When law meets humanity
John began by extending an invitation to George Koussa to visit Hershey students at the Adolescent Campus in Huntsburg, Ohio. Mr. Koussa, who is a Syrian immigrant, accepted and openly shared his experience as an immigrant, along with his thoughts around current immigration policies in the United States.
John additionally spoke with Hershey Montessori students about their perspectives and thoughts on having Immigration and Customs Enforcement (ICE) come to speak to them as a group. The students were supportive of the idea, knowing that hearing from different perspectives is beneficial, and that this particular perspective is extremely important given it is representative of the U.S. Government.
John and his students extended an invitation, which then led to an informative visit from Valentina Seeley and Kris Crowley from ICE. In spite of the many controversies currently surrounding ICE, Mr. Seeley and Mr. Crowley were gracious and kind as they presented a wealth of information and documents to help inform and illustrate the challenges and protocols of immigration. The students respectfully asked challenging questions of Mr. Seeley and Mr. Crowley. Hershey Montessori School has nearly two dozen boarding students from countries outside the United States. Students saw value in the opportunity to meet with ICE, and several committed to continue their own research on some of the more controversial topics.

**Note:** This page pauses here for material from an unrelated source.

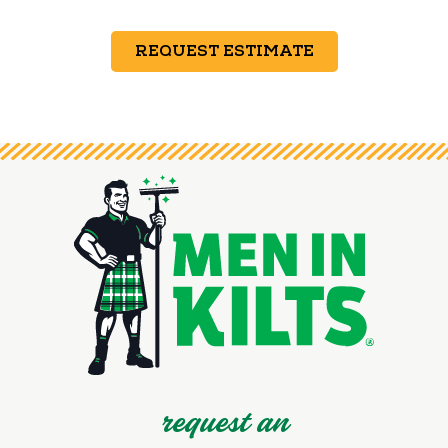
REQUEST ESTIMATE
request an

Both guests expressed how impressive Hershey students were and how much they appreciated having a reasoned conversation around their work, which is not always the case in their professional work.
A short time later, Hershey students embarked on a trip to Downtown Cleveland to observe a Naturalization Ceremony. It was an invaluable experience that put faces to names and envisioned real lives over simple stories. It allowed students to experience the immigration process as both a logistical matter and a personal one.
Hearing about life-changing issues is important, but immersing ourselves in the process allows for greater comprehension. As adolescents take their place in the next generation of influencers and decision makers, they must be properly prepared and ready to tackle global concerns like these.